What the exercise asks: If an entry holds a picture, skip the picture but copy everything else exactly.

Data records:
= Beginning of Section =
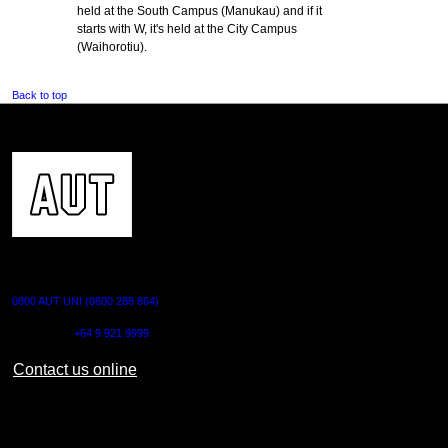
held at the South Campus (Manukau) and if it
starts with W, it's held at the City Campus
(Waihorotiu).
Back to top
CONTACT US
0800 AUT UNI (0800 288 864)
Outside NZ:
+64 9 921 9999
Contact us online
AUT CITY CAMPUS
55 Wellesley Street East,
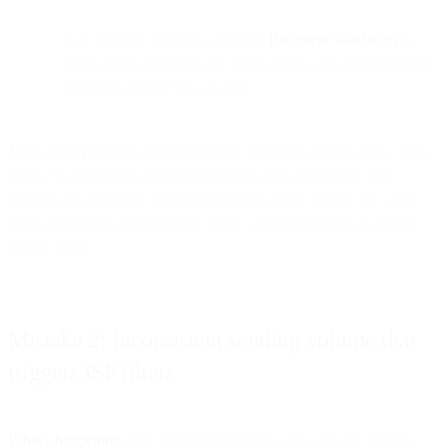
Run your list through a tool like
Recipient Validation
to
verify email addresses are valid, active, and able to receive
messages before they are sent
Most email platforms provide bounce categorization (hard vs. soft).
Use it. Hard bounces should be immediately suppressed. Soft
bounces (mailbox full, temporary issues) can be retried, but after
three consecutive soft bounces, setup suppression rules to prevent
further sends.
Mistake 2: Inconsistent sending volume that
triggers ISP filters
What's happening:
You send 10,000 emails per week for months,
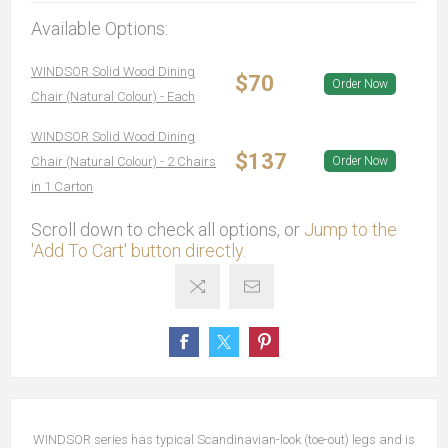
Available Options:
WINDSOR Solid Wood Dining
$70
Order Now
Chair (Natural Colour) - Each
WINDSOR Solid Wood Dining
$137
Chair (Natural Colour) - 2 Chairs
Order Now
in 1 Carton
Scroll down to check all options, or
Jump to the
'Add To Cart' button directly.
WINDSOR series has typical Scandinavian-look (toe-out) legs and is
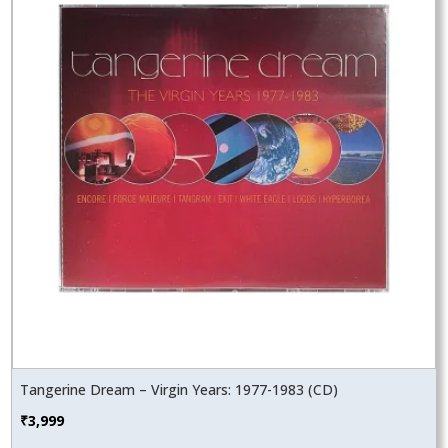
Tangerine Dream – Virgin Years: 1977-1983 (CD)
₹
3,999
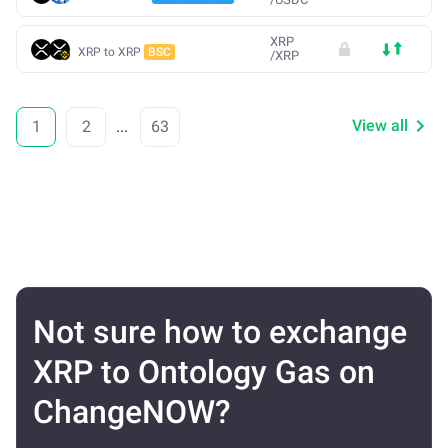
XRP
XRP to XRP
BSC
/
XRP
View all
1
2
...
63
Not sure how to exchange
XRP to Ontology Gas on
ChangeNOW?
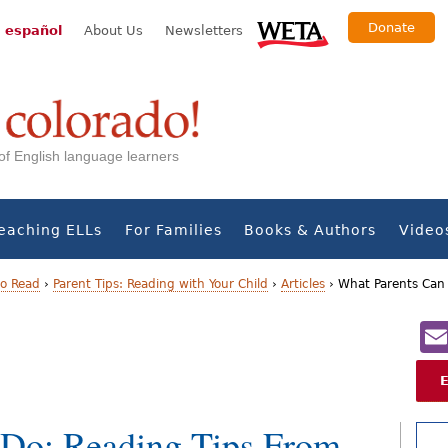
Donate
 español
About Us
Newsletters
s of English language learners
eaching ELLs
For Families
Books & Authors
Video
to Read
›
Parent Tips: Reading with Your Child
›
Articles
›
What Parents Can 
 Do: Reading Tips From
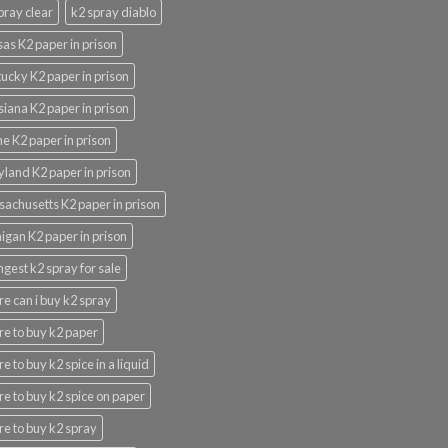
pray clear
k2 spray diablo
as K2 paper in prison
ucky K2 paper in prison
siana K2 paper in prison
e K2 paper in prison
land K2 paper in prison
achusetts K2 paper in prison
igan K2 paper in prison
ngest k2 spray for sale
e can i buy k2 spray
e to buy k2 paper
e to buy k2 spice in a liquid
e to buy k2 spice on paper
e to buy k2 spray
= End of Section =
Worked solution:
held at the South Campus (Manukau) and if it
starts with W, it's held at the City Campus
(Waihorotiu).
Back to top
CONTACT US
0800 AUT UNI (0800 288 864)
Outside NZ:
+64 9 921 9999
Contact us online
AUT CITY CAMPUS
55 Wellesley Street East,
Run your list through a tool like
Recipient Validation
to
verify email addresses are valid, active, and able to receive
messages before they are sent
Most email platforms provide bounce categorization (hard vs. soft).
Use it. Hard bounces should be immediately suppressed. Soft
bounces (mailbox full, temporary issues) can be retried, but after
three consecutive soft bounces, setup suppression rules to prevent
further sends.
Mistake 2: Inconsistent sending volume that
triggers ISP filters
What's happening:
You send 10,000 emails per week for months,
Available Options:
WINDSOR Solid Wood Dining
$70
Order Now
Chair (Natural Colour) - Each
WINDSOR Solid Wood Dining
$137
Chair (Natural Colour) - 2 Chairs
Order Now
in 1 Carton
Scroll down to check all options, or
Jump to the
'Add To Cart' button directly.
WINDSOR series has typical Scandinavian-look (toe-out) legs and is
Tangerine Dream – Virgin Years: 1977-1983 (CD)
₹
3,999
XRP
XRP to XRP
BSC
/
XRP
View all
1
2
...
63
Not sure how to exchange
XRP to Ontology Gas on
ChangeNOW?
Donate
 español
About Us
Newsletters
s of English language learners
eaching ELLs
For Families
Books & Authors
Video
to Read
›
Parent Tips: Reading with Your Child
›
Articles
›
What Parents Can 
 Do: Reading Tips From
pray clear
k2 spray diablo
as K2 paper in prison
ucky K2 paper in prison
siana K2 paper in prison
e K2 paper in prison
land K2 paper in prison
achusetts K2 paper in prison
igan K2 paper in prison
ngest k2 spray for sale
e can i buy k2 spray
e to buy k2 paper
e to buy k2 spice in a liquid
e to buy k2 spice on paper
e to buy k2 spray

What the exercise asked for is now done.